Uno dei piatti nazionali italiani, se non il
"piatto" che ormai da tanti anni ha conquistato ogni
angolo del mondo. Ma vi siete mai chiesti se sia mai
esistito
un "Signor Pizza" che un giorno abbia avuto una delle
illuminazioni culinarie più azzeccate della storia?
La pizza ha una lunga storia. Un tipo di pane piatto
con condimenti vari, simile al Pita veniva consumato
dagli antichi Egizi, dai Romani e dai Greci. Questi
ultimi ne mangiavano una versione con erbe e olio,
simile alla focaccia di oggi. Ma il luogo di
nascita moderno della pizza è italiano, ed è Napoli.
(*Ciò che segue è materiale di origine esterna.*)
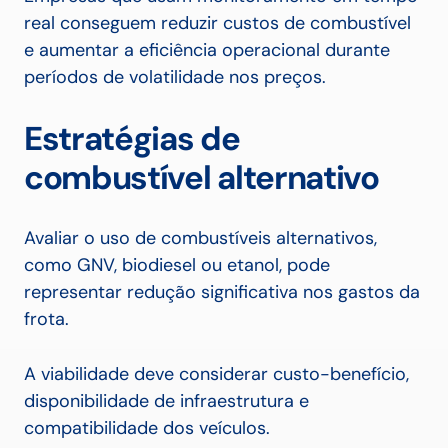
real conseguem reduzir custos de combustível
e aumentar a eficiência operacional durante
períodos de volatilidade nos preços.
Estratégias de
combustível alternativo
Avaliar o uso de combustíveis alternativos,
como GNV, biodiesel ou etanol, pode
representar redução significativa nos gastos da
frota.
A viabilidade deve considerar custo-benefício,
disponibilidade de infraestrutura e
compatibilidade dos veículos.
Abbiamo già parlato della bellissima metropoli
campana nella nostra guida dedicata che in caso vi
invitiamo a leggere:
Napoli.
Fondata intorno al 600 a.C. come insediamento greco
(Neapolis), ebbe modo di incontrare nuovamente la
cultura greca 1000 anni più tardi. Molti fanno
risalire l'inizio della pizza al VII secolo, quando
Napoli faceva parte dei domini bizantini nella
penisola italiana (ducato di Napoli). In quel
periodo venne introdotta in città la "pita",
una sottile pasta circolare che si mangiava con olio
d'oliva, formaggio feta ed erbe aromatiche, tipica
della cultura greca e mediorientale. È probabile
quindi che l'origine della pizza sia stata la pita
che i greci/bizantini portarono a Napoli durante
quest'epoca. Alcuni suggeriscono che la parola pizza
derivi da pita. In effetti, le analogie ci sono a
vista d'occhio. Tuttavia, questo piatto era molto
lontano dalla pizza che ci è familiare. Per
diventare la pizza di oggi, è stato necessario
introdurre un nuovo ingrediente.
Innanzi tutto a Napoli mancava un ingrediente
fondamentale per quella che sarebbe diventata la
pizza: il pomodoro, che sarebbe stato
introdotto molti secoli dopo. Come sicuramente quasi
tutti sanno, il pomodoro venne importato dalle
americhe dopo la scoperta del Nuovo Continente da
parte di Cristoforo Colombo e la colonizzazione
europea (spagnola e portoghese) del Sud America. Il
pomodoro era nativo di Perù, Cile, Bolivia ed
Ecuador, ed era sconosciuto nel resto del mondo.
Sembrerà strano, ma quando i pomodori furono
introdotti per la prima volta, erano coltivati come
piante ornamentali in Spagna e non si mangiavano.
Nel XVI secolo, Napoli faceva parte dell'impero
spagnolo e fu una delle prime città in Europa ad
essere introdotta al pomodoro. Nel XVII secolo, i
pomodori cominciarono ad essere usati in cucina in
Spagna, Francia e in alcune parti d'Italia.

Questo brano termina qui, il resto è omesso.